(RECORDS begins)
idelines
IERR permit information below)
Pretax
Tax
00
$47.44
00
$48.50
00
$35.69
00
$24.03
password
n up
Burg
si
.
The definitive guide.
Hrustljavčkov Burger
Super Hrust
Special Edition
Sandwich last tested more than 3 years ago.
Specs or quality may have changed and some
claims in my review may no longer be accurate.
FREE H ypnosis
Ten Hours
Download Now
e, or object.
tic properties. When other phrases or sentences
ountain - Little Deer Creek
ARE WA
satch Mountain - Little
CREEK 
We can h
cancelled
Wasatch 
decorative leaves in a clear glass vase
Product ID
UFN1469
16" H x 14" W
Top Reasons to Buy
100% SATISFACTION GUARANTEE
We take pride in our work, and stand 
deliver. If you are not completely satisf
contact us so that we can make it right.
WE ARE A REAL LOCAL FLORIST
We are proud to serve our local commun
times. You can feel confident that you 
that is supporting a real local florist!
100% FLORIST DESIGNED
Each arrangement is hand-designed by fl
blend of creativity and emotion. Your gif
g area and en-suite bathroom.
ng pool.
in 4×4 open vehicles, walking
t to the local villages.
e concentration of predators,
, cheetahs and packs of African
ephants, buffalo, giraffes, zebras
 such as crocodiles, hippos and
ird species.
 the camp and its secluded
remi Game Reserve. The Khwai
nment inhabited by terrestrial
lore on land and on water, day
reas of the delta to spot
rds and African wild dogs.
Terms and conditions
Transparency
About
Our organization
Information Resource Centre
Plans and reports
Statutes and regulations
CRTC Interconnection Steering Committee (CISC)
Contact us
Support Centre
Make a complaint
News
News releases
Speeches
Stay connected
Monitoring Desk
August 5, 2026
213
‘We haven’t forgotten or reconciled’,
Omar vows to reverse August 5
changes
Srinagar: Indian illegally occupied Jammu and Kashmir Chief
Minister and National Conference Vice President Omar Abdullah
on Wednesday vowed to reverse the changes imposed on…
(RECORDS ends)
### INSTRUCTIONS FOR THE TASK
Return, with nothing added or dropped, the line containing "Top Reasons to Buy" and every line after it to the end of the listing above.

### EXERCISE RESULT
Top Reasons to Buy
100% SATISFACTION GUARANTEE
We take pride in our work, and stand 
deliver. If you are not completely satisf
contact us so that we can make it right.
WE ARE A REAL LOCAL FLORIST
We are proud to serve our local commun
times. You can feel confident that you 
that is supporting a real local florist!
100% FLORIST DESIGNED
Each arrangement is hand-designed by fl
blend of creativity and emotion. Your gif
g area and en-suite bathroom.
ng pool.
in 4×4 open vehicles, walking
t to the local villages.
e concentration of predators,
, cheetahs and packs of African
ephants, buffalo, giraffes, zebras
 such as crocodiles, hippos and
ird species.
 the camp and its secluded
remi Game Reserve. The Khwai
nment inhabited by terrestrial
lore on land and on water, day
reas of the delta to spot
rds and African wild dogs.
Terms and conditions
Transparency
About
Our organization
Information Resource Centre
Plans and reports
Statutes and regulations
CRTC Interconnection Steering Committee (CISC)
Contact us
Support Centre
Make a complaint
News
News releases
Speeches
Stay connected
Monitoring Desk
August 5, 2026
213
‘We haven’t forgotten or reconciled’,
Omar vows to reverse August 5
changes
Srinagar: Indian illegally occupied Jammu and Kashmir Chief
Minister and National Conference Vice President Omar Abdullah
on Wednesday vowed to reverse the changes imposed on…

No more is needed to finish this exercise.